结合刚才褚一刀的表现,共子珣有点犹疑了。
就在这个时候,房门又是“当”的一声被重重的推开了,共子珣的眼睛一闭,总感觉这房门要被那帮粗人给撞碎了。
“赶紧出去,我们老大找你。”来人嘴里还塞着一张饼,含含糊糊的说着,也都不知道叫谁。
共子珣看着褚一刀坐在床上,就自己站起来,也不管那个塞着饼的人噎的直咳嗽,还冲着他比比划划的,就要往外面走。
“共子珣,你等一下。”
却没想到,褚一刀反倒是把他给叫住了。
“你等我一下。”
倒不是阻止他,共子珣从善如流的点头,然后站着等褚一刀穿鞋子,套外套,期间那个被饼子给噎住的小伙子还是呛咳不止,共子珣就顺手拿了一个玻璃杯,然后倒了点热水倒给他。
“他们老大谁啊?”出了门,共子珣就小声的问褚一刀。
褚一刀活动了一下自己的筋骨,然后不咸不淡的说:“一会儿你不就看见了么。
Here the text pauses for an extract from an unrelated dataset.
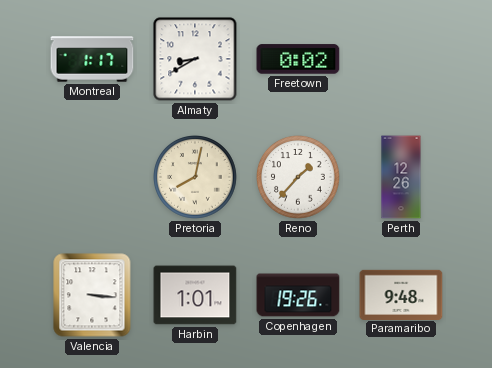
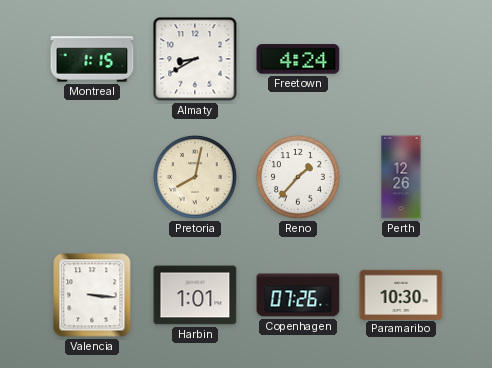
Montreal: 1:17 -> 1:15
Freetown: 0:02 -> 4:24
Copenhagen: 19:26 -> 07:26
Paramaribo: 9:48 -> 10:30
”
共子珣一想,确实是啊,于是也就在旁边人不怀好意的大量中目不斜视的向前走去。
他们走出他们的院子,昨天被傻大个救下来女人的那三两车就在外面停着,离得老远,还能听见女人撕扯般的哭喊声,共子珣眼皮一跳,他什么都不怕,最怕的就是听见、看见女人的一哭二闹三上吊。
“不是,我说昨天我就再也没看见傻大个,他不会是英雄救美以后被那大姐给看上了,然后被抢着当压寨姑爷呢!”共子珣用眼神儿撇了撇那三两落满了灰尘的大车,促狭的对褚一刀说。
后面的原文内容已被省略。